Tem 66 anos, mas diz que se sente um jovem de trinta. Autodefine-se também como um “empresário sonhador”, por acreditar que “na vida há coisas mais importantes que o dinheiro”. Agostinho Abade, assim se chama, lidera o Grupo Oásis, dono de vários hotéis em Cabo Verde, nas ilhas do Sal, Santiago, São Vicente e Boa Vista. É português mas afirma-se, igualmente, um “cabo-verdiano” de coração e, como tal, vibrou com o desempenho dos Tubarões Azuis na última CAN.
De Cabo Verde Agostinho Abade gosta sobretudo da cultura – a começar pela música, como também da história. “Só um povo com uma história tão rica como a cabo-verdiana consegue o que tem, apesar da natureza madrasta”, afirma. “Cabo Verde é hoje um país de rendimento médio e isso é fruto do trabalho do seu povo, da clarividência dos seus dirigentes”.
Dos artistas, este “empresário com alma de artista”, como também se autodefine, diz-se amigo de Tito Paris, Lura, Sara Tavares, Nancy Vieira, Sandra Horta e outros mais; dos políticos, tem Amílcar Cabral como grande referência, ao mesmo tempo que fala de Pedro Pires e outros “vultos” com desenvoltura. Vê-se que é um homem politizado, não fosse ele um “socialista democrático” ou, se se quiser, um “social democrata de esquerda”.
“Há um vulto cabo-verdiano que teve um papel extremamente importante na história recente de Cabo Verde – o comandante Pedro Pires, pessoa de quem me considero amigo e que muito admiro”, confessa. “Ele soube aliar um certo pragmatismo com o idealismo, numa altura extremamente difícil, marcada pela Guerra Fria. Veja como ele lidou com a questão dos aviões sul-africanos no Sal. Contra todas as pressões, da OUA inclusive, ele percebeu que nisso estava a independência de Cabo Verde. Neste caso em concreto, pesou mais a sobrevivência de Cabo Verde do que o idealismo. Ele percebeu que os aviões da SAA eram uma fonte importante de receitas que Cabo Verde não podia abrir mão”.

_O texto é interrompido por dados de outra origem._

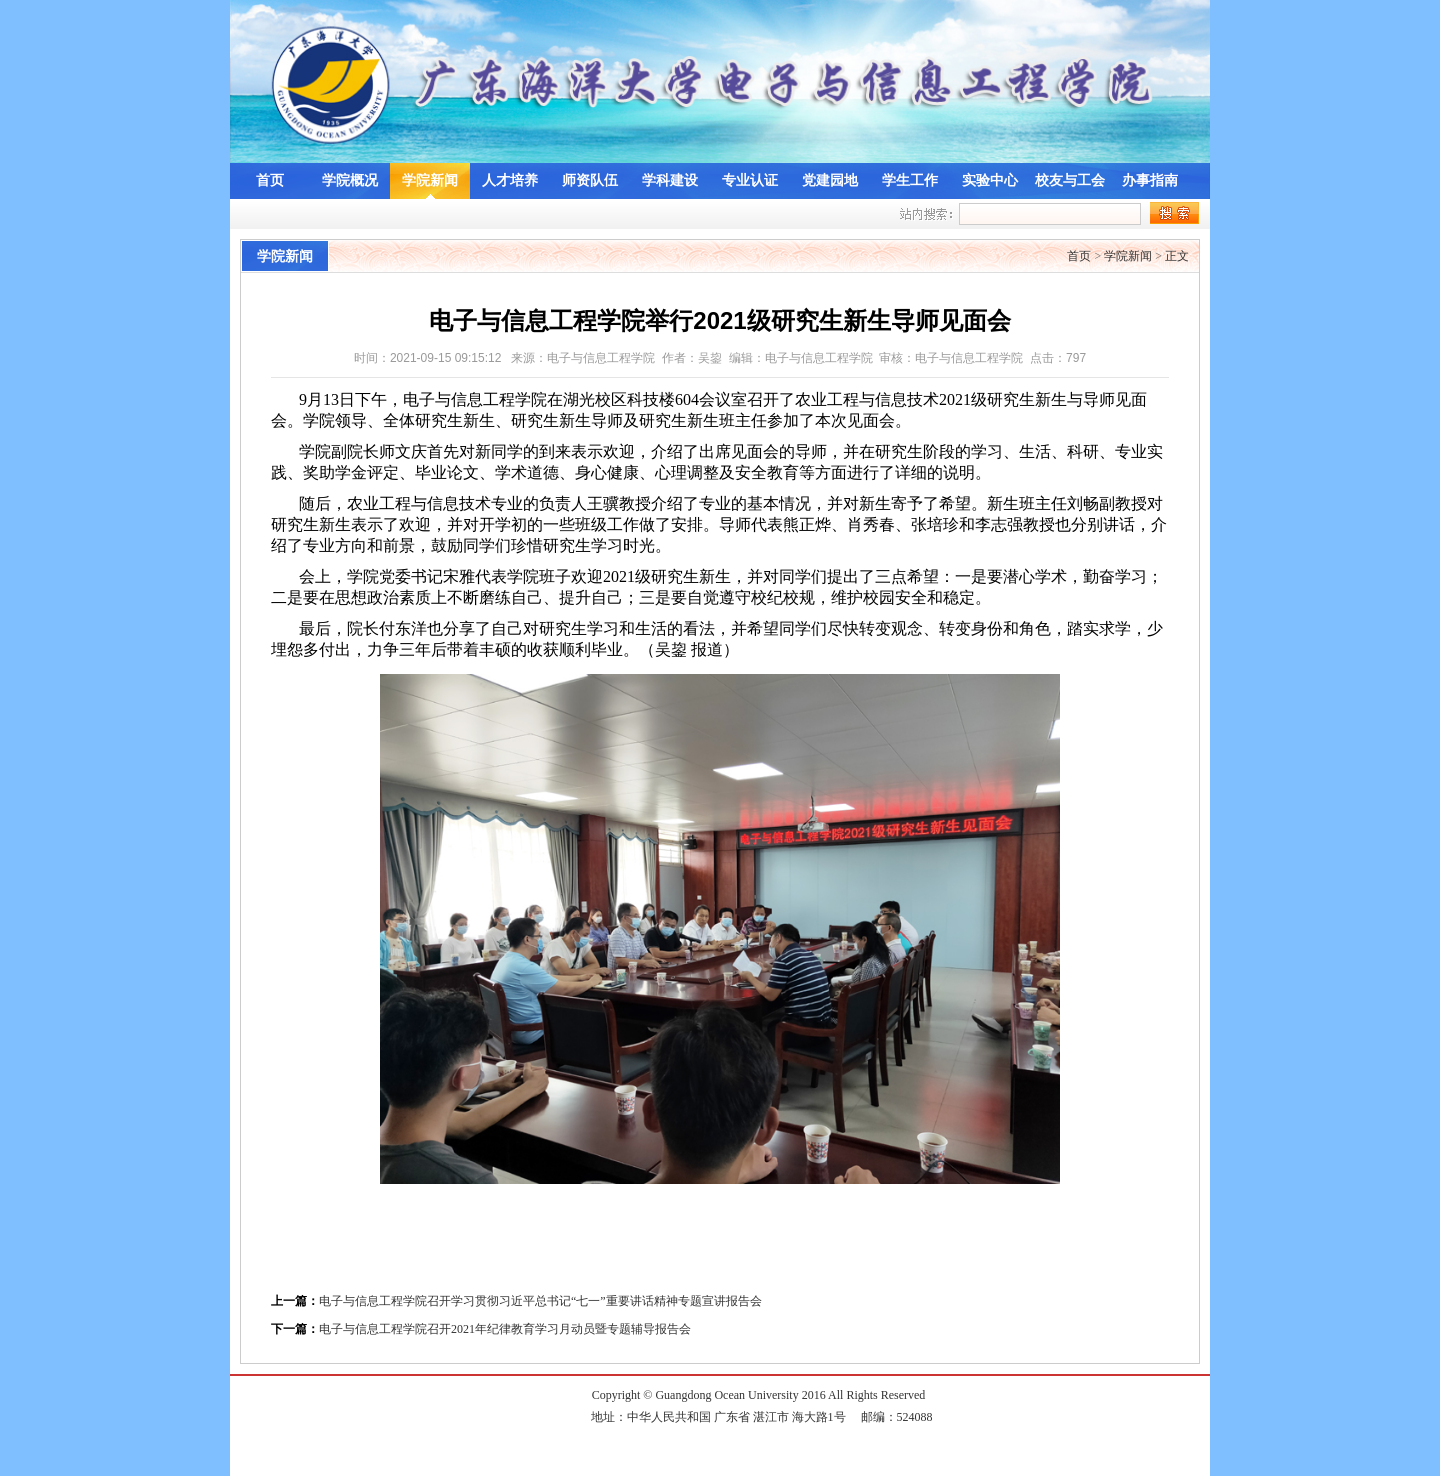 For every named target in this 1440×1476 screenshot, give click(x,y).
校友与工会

A admiração de Agostinho Abade pelos “vultos” da história cabo-verdiana não fica pelo seu amigo Pedro Pires. “Cabo Verde tem outros vultos igualmente importantes, casos do seu primeiro presidente, Aristides Pereira, mas também de lideres mais novos, como o antigo primeiro-ministro Carlos Veiga, ou do actual, José Maria Neves… Este, apesar de muito jovem, vem de uma escola política importante, tem com ele todo o lastro do PAIGC/CV, mas também uma sólida formação académica adquirida numa das mais importantes universidades do Brasil, a Fundação Getúlio Vargas. Ele próprio, no fundo, é a prova do investimento que os pais da independência fizeram nos recursos humanos”.

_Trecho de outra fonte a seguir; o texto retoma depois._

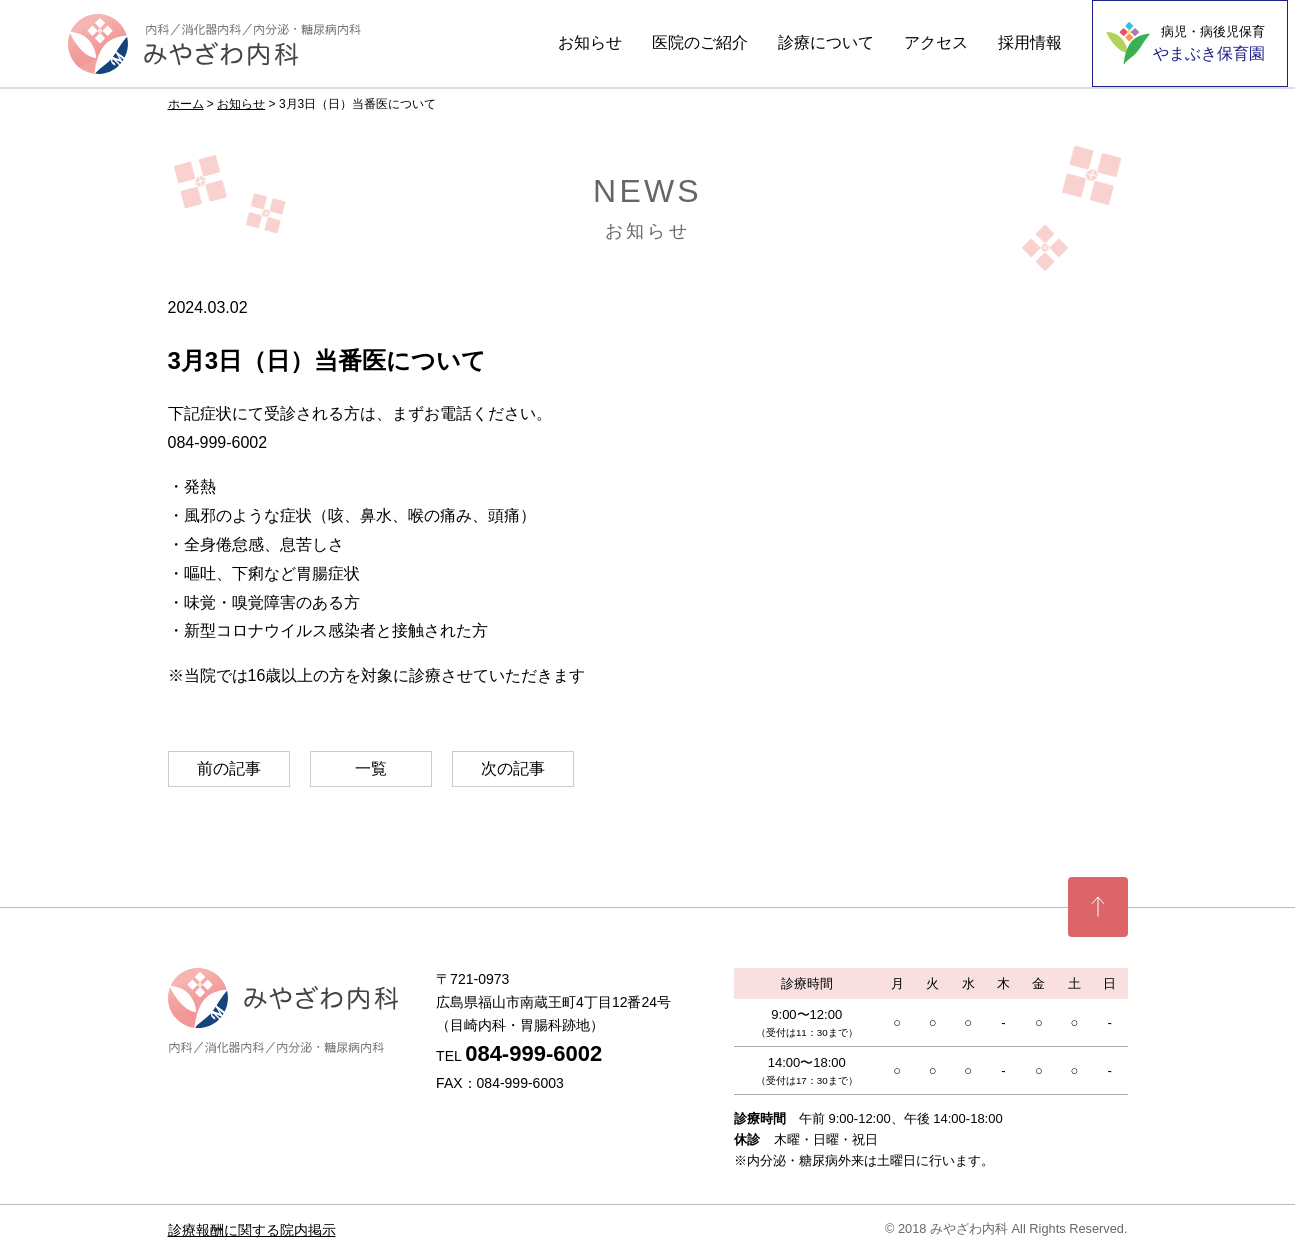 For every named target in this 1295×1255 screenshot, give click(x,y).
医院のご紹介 (700, 42)
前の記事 (229, 768)
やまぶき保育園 (1209, 43)
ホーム (186, 104)
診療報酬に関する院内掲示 (252, 1230)
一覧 (371, 768)
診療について (826, 42)
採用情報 (1030, 42)
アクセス (936, 42)
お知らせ (590, 42)
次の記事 (513, 768)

Todos os nomes atrás mencionados, entende Agostinho Abade, deram o seu melhor para Cabo Verde ser o que hoje é. “Amílcar Cabral não conheci, mas também devia ser um grande sonhador, um vulto de uma cultura evoluidíssima, com uma grande clarividência. É por causa de homens como ele, mas também Pedro Pires e outros mais, que eu admiro Cabo Verde, admiro o seu povo, a sua história, a sua cultura.”
Confiante e optimista
No entanto, e apesar dos ventos, Agostinho Abade mostra-se confiante em relação ao futuro de Cabo Verde. “Cabo Verde tem grandes valores humanos, é um país seguro, democrático, estável, onde os movimentos de capitais se fazem facilmente. Está integrado numa região económica, África Ocidental, com grande potencial”.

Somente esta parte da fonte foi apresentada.